If I use this communication with my horse, I feel it instantly recognizes me as a type of kindred spirit because I understand how it achieves what it wants. Plus, I’m honoring the horse’s digestive system by feeding it small of amounts of food often. All in all, I think this establishes me as the source of all good things. I create a place where a horse can feel safe, because its primary needs are met when it’s with me.
Something the Horse Does Earns it Something it Wants
Once the horse understands touch-click-treat, you can then begin to use your object as a moving target or stationary target. I use moving targets for trailer loading, halter-free leading, teaching lunging or backing up. Anything that I’d normally have to use pressure to teach, I can usually do with attraction by using a target.
For stationary targeting I place an object for the horse to touch while it stands still for medical treatment or grooming. For mounting, I’ll teach the horse to target its front feet to a concrete paver. I’ve even taught DaVinci to target his neck to a syringe so I didn’t have to be the one coming at him like a predator.
It’s innate for a horse to understand that it has to work for food. Something it does at liberty, like walking toward a clump of grass, grasping the clump in its teeth and shaking the clump earns it the ability to eat the grass. It walked, grasped and shook. The result of those actions earned it what it wanted.
You will be amazed at the difference in your horse’s enthusiasm when it gets to work for its food as a reward as opposed to being pressured into a behavior and then released from the pressure as the reward. A common misconception is that attraction-based training takes longer. I’ve found the opposite to be true. Once horses understand the concept of click-treat and targeting, everything seems to fall very easily and quickly into place.
This is often the hardest step for the human, to shift from traditional training of correcting the wrong behavior to creating a situation where the horse naturally gives the correct behavior.
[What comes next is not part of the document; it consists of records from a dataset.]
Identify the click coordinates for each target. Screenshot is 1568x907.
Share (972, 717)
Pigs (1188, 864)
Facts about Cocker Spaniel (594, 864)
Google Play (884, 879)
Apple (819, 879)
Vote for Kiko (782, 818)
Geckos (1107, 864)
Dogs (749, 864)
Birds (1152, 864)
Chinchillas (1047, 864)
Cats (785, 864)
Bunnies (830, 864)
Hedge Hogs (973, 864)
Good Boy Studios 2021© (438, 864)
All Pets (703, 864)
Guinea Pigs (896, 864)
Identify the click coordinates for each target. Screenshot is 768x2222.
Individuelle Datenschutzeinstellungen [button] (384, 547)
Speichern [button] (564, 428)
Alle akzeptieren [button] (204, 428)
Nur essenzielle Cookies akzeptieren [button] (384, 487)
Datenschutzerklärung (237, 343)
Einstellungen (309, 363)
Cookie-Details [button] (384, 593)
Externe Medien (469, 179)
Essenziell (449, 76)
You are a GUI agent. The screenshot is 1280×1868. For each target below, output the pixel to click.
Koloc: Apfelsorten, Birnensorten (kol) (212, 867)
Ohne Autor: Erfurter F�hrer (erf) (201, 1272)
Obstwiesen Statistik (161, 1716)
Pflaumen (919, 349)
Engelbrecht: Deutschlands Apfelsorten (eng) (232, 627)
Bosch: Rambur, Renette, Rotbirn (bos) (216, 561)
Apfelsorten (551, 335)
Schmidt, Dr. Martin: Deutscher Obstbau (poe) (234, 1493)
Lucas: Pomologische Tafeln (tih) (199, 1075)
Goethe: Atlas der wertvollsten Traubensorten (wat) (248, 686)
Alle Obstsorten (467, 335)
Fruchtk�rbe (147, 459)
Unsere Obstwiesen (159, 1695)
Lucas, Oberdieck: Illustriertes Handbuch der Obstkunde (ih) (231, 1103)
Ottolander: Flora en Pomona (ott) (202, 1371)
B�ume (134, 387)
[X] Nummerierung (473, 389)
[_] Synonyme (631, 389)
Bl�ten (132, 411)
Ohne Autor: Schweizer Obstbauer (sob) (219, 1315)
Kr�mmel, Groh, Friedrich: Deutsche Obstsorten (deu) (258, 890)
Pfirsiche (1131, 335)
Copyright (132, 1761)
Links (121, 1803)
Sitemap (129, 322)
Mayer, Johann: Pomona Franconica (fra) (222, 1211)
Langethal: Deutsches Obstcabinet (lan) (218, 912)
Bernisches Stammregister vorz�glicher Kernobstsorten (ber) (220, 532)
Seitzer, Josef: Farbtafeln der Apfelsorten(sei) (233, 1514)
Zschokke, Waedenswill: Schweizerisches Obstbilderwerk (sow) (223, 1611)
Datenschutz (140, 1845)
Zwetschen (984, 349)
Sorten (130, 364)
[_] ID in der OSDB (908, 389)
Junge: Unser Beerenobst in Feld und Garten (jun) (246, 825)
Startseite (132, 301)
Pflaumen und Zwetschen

You’ll begin focusing on what you want, not what you don’t want and so will your horse.
A Reminder of the Hard, Fast Rules
- Click the exact moment the horse performs what you want (precise timing).
- Feed the treat with your hand extended far from your body.
- Once you begin clicker training I’d suggest never feeding from your hand unless the horse has first heard a click. It’s all about the association. No click, no treat.
- Make sure the treat is motivating to your horse.
- Click liberally and often.
- If you’re not smiling, you’re doing it wrong!
Teaching a horse to target literally becomes a new language for you and your horse to become totally conversant with one another. I believe the horse views targeting as something it has done all of its life, and now it gets rewarded for doing something so easy. I view targeting as a beautiful pressure-free way to interact with my horses. Basically it makes me feel really good, and I think my horses do too.